Well, it wasn’t quite a Second Saturday, but Matt had a conflict with that date. So Second Saturday for Lowcountry Unfiltered was actually March 6th this year. To commemorate this anomaly we decided to head down to Congaree National Park and explore Cedar Creek.
This would be my second paddling trip since the shoulder injury and my first with LCU. Since I did OK on the Saluda River a week or so ago, I wasn’t too worried. However, I quickly learned that I’m not quite at full capacity. More on that later. In the meantime I had already screwed up with the rendezvous.
When I read Matt’s email I thought we were doing a through-paddle from Bannister Bridge to South Cedar Creek Landing. It’s about a 6 mile paddle and quite doable, even with an injured shoulder. I loaded the boat onto the truck and arrived to find that I was the first there. I unloaded the kayak and carted it down to the launch. Other folks got ready for their trips as I waited for my friends to arrive.
While waiting I got a couple of texts from folks wondering where I was and if they were in the right spot. I told them that I was at Bannister Bridge, so Jerry and Jim headed up my way. Soon I found out that Matt, Alan, and Alan had also gone to South Cedar Creek first. That’s where I discovered my screw-up. Matt had planned for an out-and back from South Cedar Creek, but I thought he was doing a through paddle. Oops. It turned out for the best, though. The left Alan’s vehicle at South Cedar Creek and drove on up to meet the rest of us. It would be OK.

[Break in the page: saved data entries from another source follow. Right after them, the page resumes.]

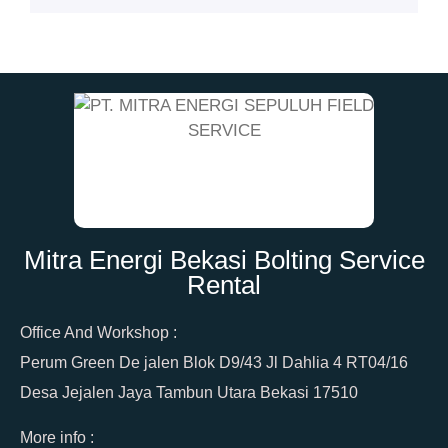
Mitra Energi Bekasi Bolting Service
Rental
Office And Workshop :
Perum Green De jalen Blok D9/43 Jl Dahlia 4 RT04/16
Desa Jejalen Jaya Tambun Utara Bekasi 17510
More info :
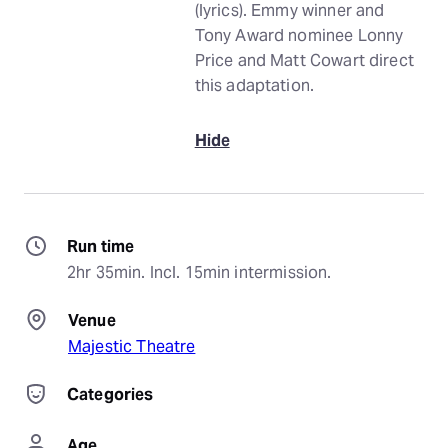
(lyrics). Emmy winner and
Tony Award nominee Lonny
Price and Matt Cowart direct
this adaptation.
Hide
Run time
2hr 35min. Incl. 15min intermission.
Venue
Majestic Theatre
Categories
Age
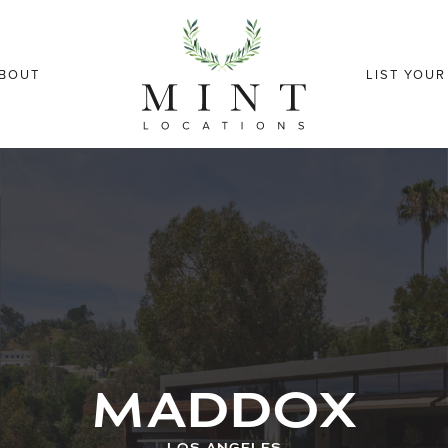
BOUT
LIST YOU
MADDOX
LOS ANGELES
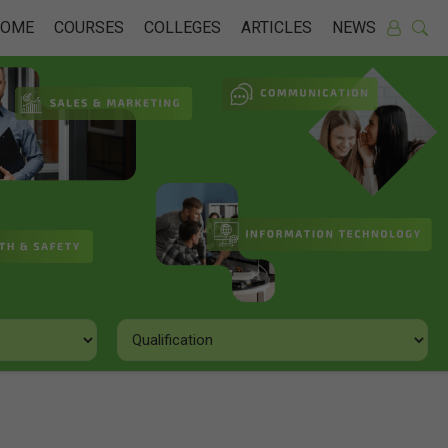
HOME
COURSES
COLLEGES
ARTICLES
NEWS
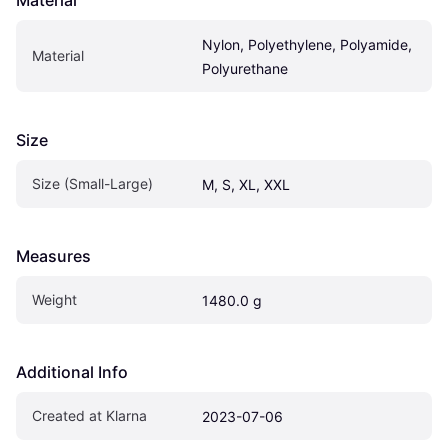
Material
Nylon, Polyethylene, Polyamide, 
Material
Polyurethane
Size
Size (Small-Large)
M, S, XL, XXL
Measures
Weight
1480.0 g
Additional Info
Created at Klarna
2023-07-06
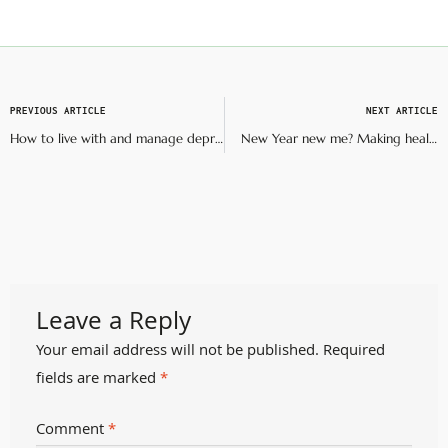
PREVIOUS ARTICLE
NEXT ARTICLE
How to live with and manage depression
New Year new me? Making healthy resolutions that last
Leave a Reply
Your email address will not be published.
Required
fields are marked
*
Comment
*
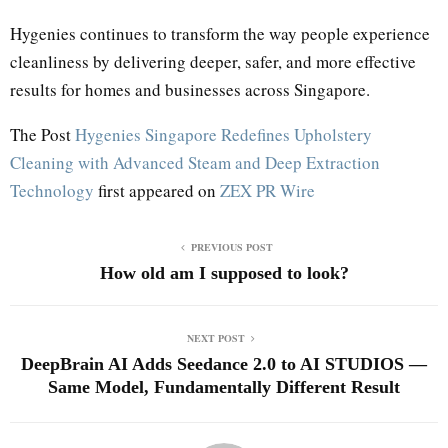
Hygenies continues to transform the way people experience
cleanliness by delivering deeper, safer, and more effective
results for homes and businesses across Singapore.
The Post
Hygenies Singapore Redefines Upholstery
Cleaning with Advanced Steam and Deep Extraction
Technology
first appeared on
ZEX PR Wire
PREVIOUS POST
How old am I supposed to look?
NEXT POST
DeepBrain AI Adds Seedance 2.0 to AI STUDIOS —
Same Model, Fundamentally Different Result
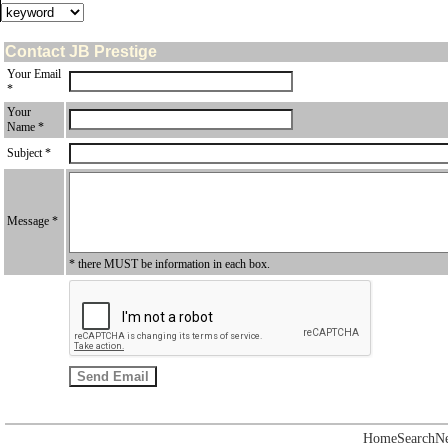
Contact JB Prestige
Your Email
*
Your
Name *
Subject *
Message *
* there MUST be information in each box.
Home
Search
N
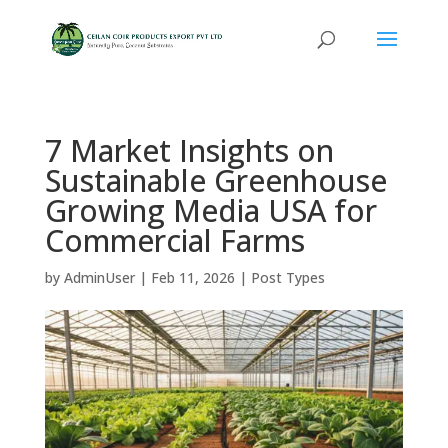
7 Market Insights on
Sustainable Greenhouse
Growing Media USA for
Commercial Farms
by
AdminUser
|
Feb 11, 2026
|
Post Types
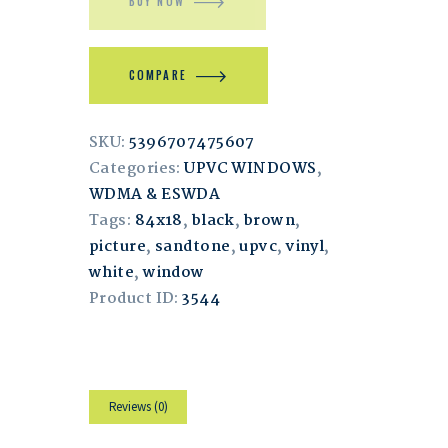
BUY NOW
COMPARE
SKU:
5396707475607
Categories:
UPVC WINDOWS
,
WDMA & ESWDA
Tags:
84x18
,
black
,
brown
,
picture
,
sandtone
,
upvc
,
vinyl
,
white
,
window
Product ID:
3544
Reviews (0)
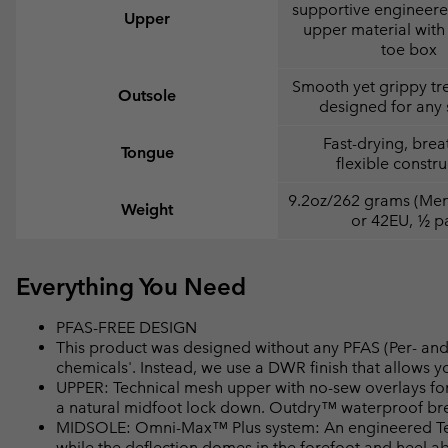
supportive engineer
Upper
upper material with 
toe box
Smooth yet grippy tr
Outsole
designed for any 
Fast-drying, brea
Tongue
flexible constru
9.2oz/262 grams (Men'
Weight
or 42EU, ½ pa
Everything You Need
PFAS-FREE DESIGN
This product was designed without any PFAS (Per- and 
chemicals'. Instead, we use a DWR finish that allows 
UPPER: Technical mesh upper with no-sew overlays for
a natural midfoot lock down. Outdry™ waterproof bre
MIDSOLE: Omni-Max™ Plus system: An engineered Tech
while the deflection domes in the forefoot and heel a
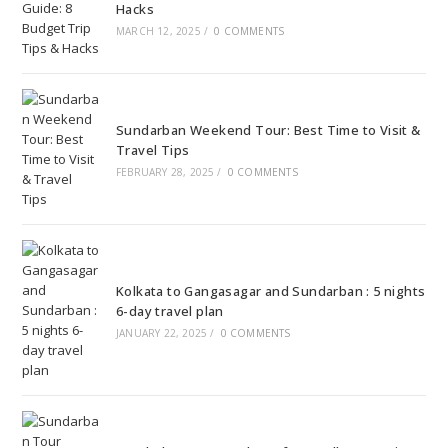
Hacks
MARCH 12, 2025
/
0 COMMENTS
Sundarban Weekend Tour: Best Time to Visit &
Travel Tips
FEBRUARY 28, 2025
/
0 COMMENTS
Kolkata to Gangasagar and Sundarban : 5 nights
6-day travel plan
JANUARY 22, 2025
/
0 COMMENTS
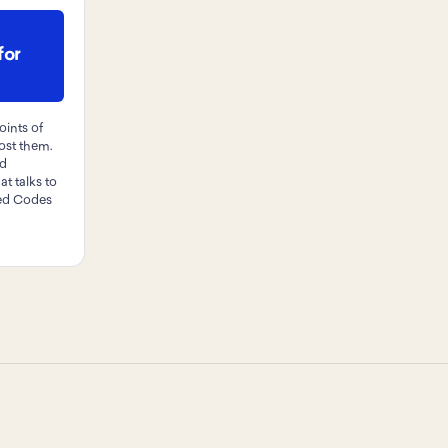
for
oints of
post them.
nd
at talks to
ted Codes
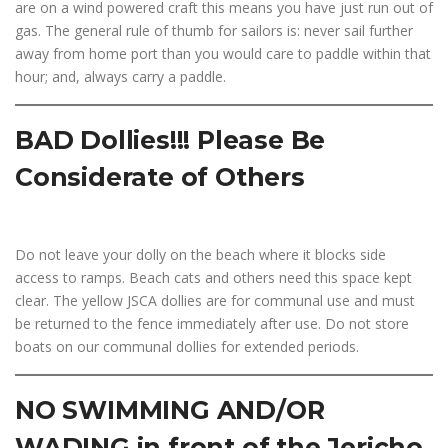
are on a wind powered craft this means you have just run out of
gas. The general rule of thumb for sailors is: never sail further
away from home port than you would care to paddle within that
hour; and, always carry a paddle.
BAD Dollies!!! Please Be
Considerate of Others
Do not leave your dolly on the beach where it blocks side
access to ramps. Beach cats and others need this space kept
clear. The yellow JSCA dollies are for communal use and must
be returned to the fence immediately after use. Do not store
boats on our communal dollies for extended periods.
NO SWIMMING AND/OR
WADING in front of the Jericho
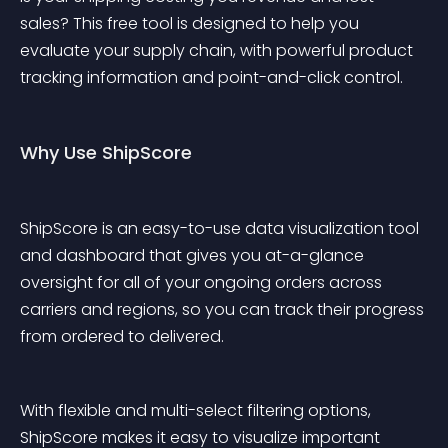
sales? This free tool is designed to help you 
evaluate your supply chain, with powerful product 
tracking information and point-and-click control.
Why Use ShipScore
ShipScore is an easy-to-use data visualization tool 
and dashboard that gives you at-a-glance 
oversight for all of your ongoing orders across 
carriers and regions, so you can track their progress 
from ordered to delivered.
With flexible and multi-select filtering options, 
ShipScore makes it easy to visualize important 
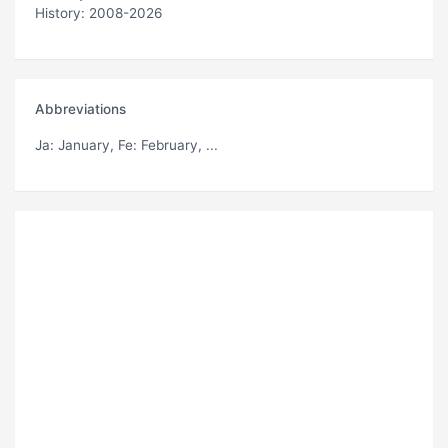
History: 2008-2026
Abbreviations
Ja
: January,
Fe
: February, ...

The launch at Bannister Bridge is tricky. The creek is narrow but very deep. It would almost be better to have the boat already in the water and step in, but we managed somehow.

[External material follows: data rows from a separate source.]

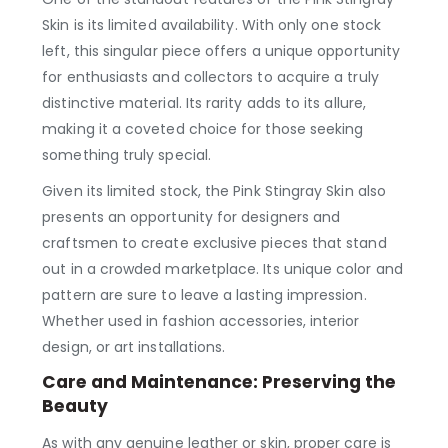
Skin is its limited availability. With only one stock
left, this singular piece offers a unique opportunity
for enthusiasts and collectors to acquire a truly
distinctive material. Its rarity adds to its allure,
making it a coveted choice for those seeking
something truly special.
Given its limited stock, the Pink Stingray Skin also
presents an opportunity for designers and
craftsmen to create exclusive pieces that stand
out in a crowded marketplace. Its unique color and
pattern are sure to leave a lasting impression.
Whether used in fashion accessories, interior
design, or art installations.
Care and Maintenance: Preserving the
Beauty
As with any genuine leather or skin, proper care is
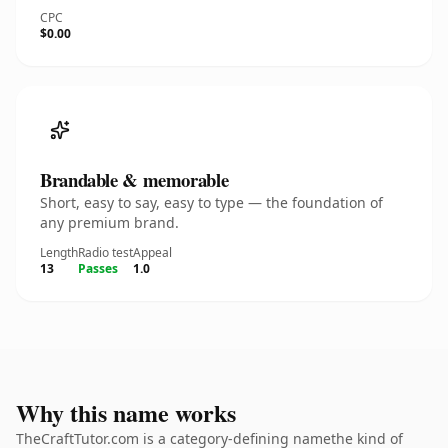
CPC
$0.00
Brandable & memorable
Short, easy to say, easy to type — the foundation of
any premium brand.
Length
Radio test
Appeal
13
Passes
1.0
Why this name works
TheCraftTutor.com is a category-defining namethe kind of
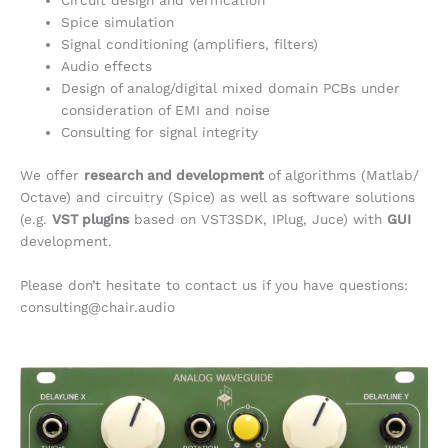
Circuit design and verification
Spice simulation
Signal conditioning (amplifiers, filters)
Audio effects
Design of analog/digital mixed domain PCBs under
consideration of EMI and noise
Consulting for signal integrity
We offer
research and development
of algorithms (Matlab/
Octave) and circuitry (Spice) as well as software solutions
(e.g.
VST plugins
based on VST3SDK, IPlug, Juce) with
GUI
development.
Please don’t hesitate to contact us if you have questions:
consulting@chair.audio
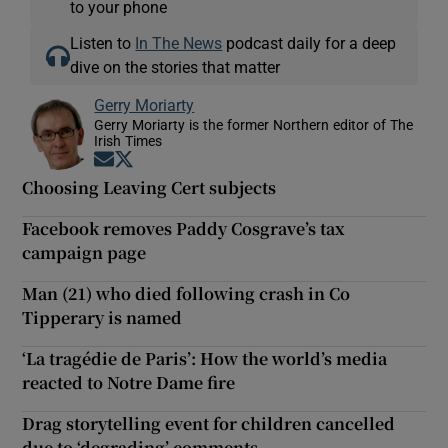
to your phone
Listen to
In The News
podcast daily for a deep
dive on the stories that matter
Gerry Moriarty
Gerry Moriarty is the former Northern editor of The
Irish Times
Opens in new window
Opens in new window
Choosing Leaving Cert subjects
Facebook removes Paddy Cosgrave’s tax
campaign page
Man (21) who died following crash in Co
Tipperary is named
‘La tragédie de Paris’: How the world’s media
reacted to Notre Dame fire
Drag storytelling event for children cancelled
due to ‘degrading’ comments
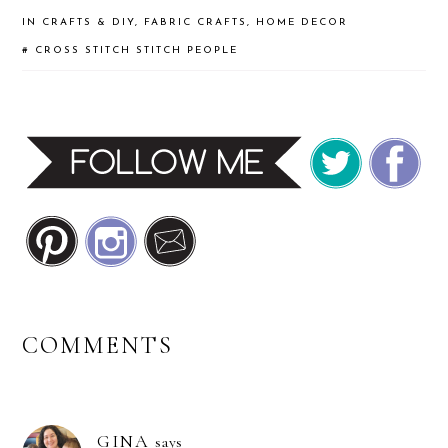
IN
CRAFTS & DIY
,
FABRIC CRAFTS
,
HOME DECOR
#
CROSS STITCH
STITCH PEOPLE
READER
COMMENTS
INTERACTIONS
GINA
says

It was chillier than I had thought when we launched. I was glad I had multiple layers, but I was chilled for most of the day. The current was also stronger than I expected, but nothing beyond my abilities.. We headed on downstream.
I have kayaked Cedar Creek twice before, but I’ve never done a complete trip through the park. The first time we put in at the South Cedar Creek Landing and paddled downstream, then back up. The second time we paddled from South Cedar upstream to Wise Lake then back down.

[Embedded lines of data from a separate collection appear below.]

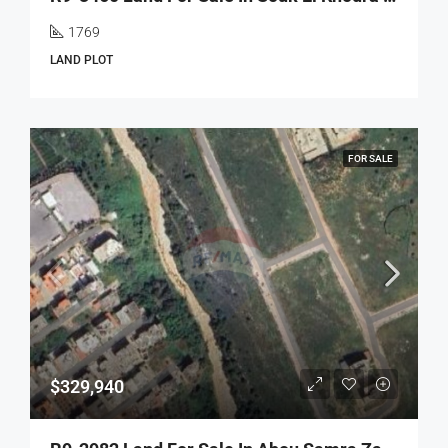
1769
LAND PLOT
FOR SALE
$329,940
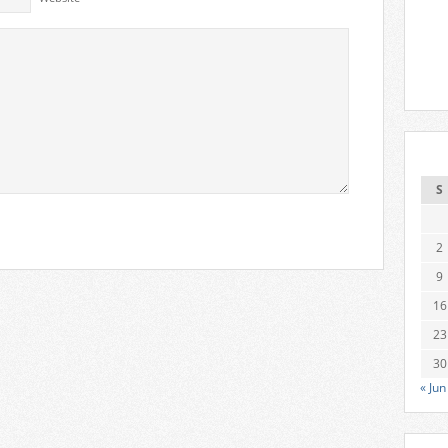
S
2
9
16
23
30
« Jun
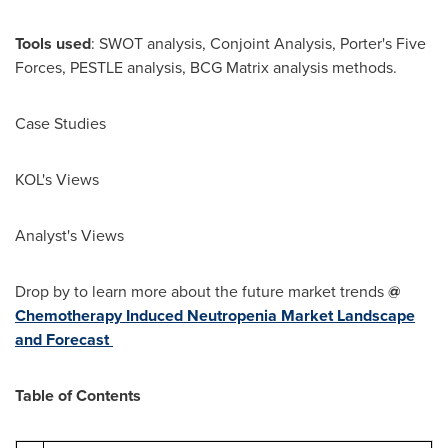
Tools used
: SWOT analysis, Conjoint Analysis, Porter's Five
Forces, PESTLE analysis, BCG Matrix analysis methods.
Case Studies
KOL's Views
Analyst's Views
Drop by to learn more about the future market trends
@
Chemotherapy Induced Neutropenia Market Landscape
and Forecast
Table of Contents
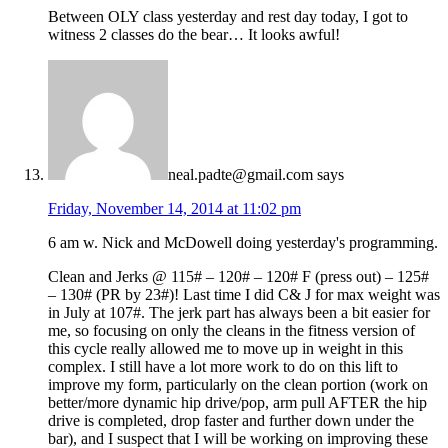
Between OLY class yesterday and rest day today, I got to
witness 2 classes do the bear… It looks awful!
neal.padte@gmail.com
says
Friday, November 14, 2014 at 11:02 pm
6 am w. Nick and McDowell doing yesterday's programming.
Clean and Jerks @ 115# – 120# – 120# F (press out) – 125#
– 130# (PR by 23#)! Last time I did C& J for max weight was
in July at 107#. The jerk part has always been a bit easier for
me, so focusing on only the cleans in the fitness version of
this cycle really allowed me to move up in weight in this
complex. I still have a lot more work to do on this lift to
improve my form, particularly on the clean portion (work on
better/more dynamic hip drive/pop, arm pull AFTER the hip
drive is completed, drop faster and further down under the
bar), and I suspect that I will be working on improving these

The creek channel was twisting, but well-defined. In Sparkleberry Swamp it’s more like a flooded forest and you can paddle just about anywhere. Paddling Congaree Swamp is more like kayaking on the Edisto. You might be able to explore side channels at higher water levers, but for the most part you’re restricted to the creek bed.
For the most part the route was clear, but there were a few obstacles. We had to limbo under a couple of limbs. The only one who had trouble was Jim, whose kayak sits up much higher than the rest of ours.
At one point we had to make our way around a downed tree. The route was shallow, so most of us “skiyakked” through the area. We separated our kayak paddles and used them as ski poles to pull ourselves through the shallow area.
Mile markers kept track of our progress. Other markers made sure that we were on the right route in the rare places where there was some question.
About half-way through our trip we started to reach the more populated part of the park. One of the main trails crosses the creek on a long footbridge.
Not far beyond the bridge there was an opening to the right leading to Wise Lake. We decided to explore, hoping that we might find a place to pull up for lunch. The lake was much more open than the creek. We explored, finding another footbridge and smaller creek at the south end.
The banks were all a bit muddy, but we did find a spot back where the lake and creek join. Once again, Matt pulled out The Most Photographed Coleman Stove in South Carolina™ and we had our bratwurst and beer.
After a fine repast we set sail once more. The sun was finally starting to come out. We also reached an area with large trees and a trail running alongside of the creek.
Along this route we encountered several groups doing what we had originally planned to do (until I screwed up.). These groups had launched at the South Cedar Creek Landing and were paddling upstream to Wise Lake.
There were more limbo limbs. A couple of these were even more challenging than those we encountered on the first part of the trip.
Apart from the occasional tight squeeze, we continued downstream without incident. It was a pleasant, very scenic trip. Along the way we came across quite a bit of wildlife. It was too cold for reptiles, but we did see lots of birds, including a barred owl.
Eventually we reached the bridge marking the South Cedar Creek Landing. The creek was still deep and the current swift, but there was a way to pull up to the landing.
According to the trail guides this should have been a six mile trip. However, my various GPS units recorded anywhere from 8.16 to 12 miles. With our side trip to the lake, I suspect the 8.16 mile reading is closer.
I had the GoPro going, so of course there is a time-lapse video of the trip.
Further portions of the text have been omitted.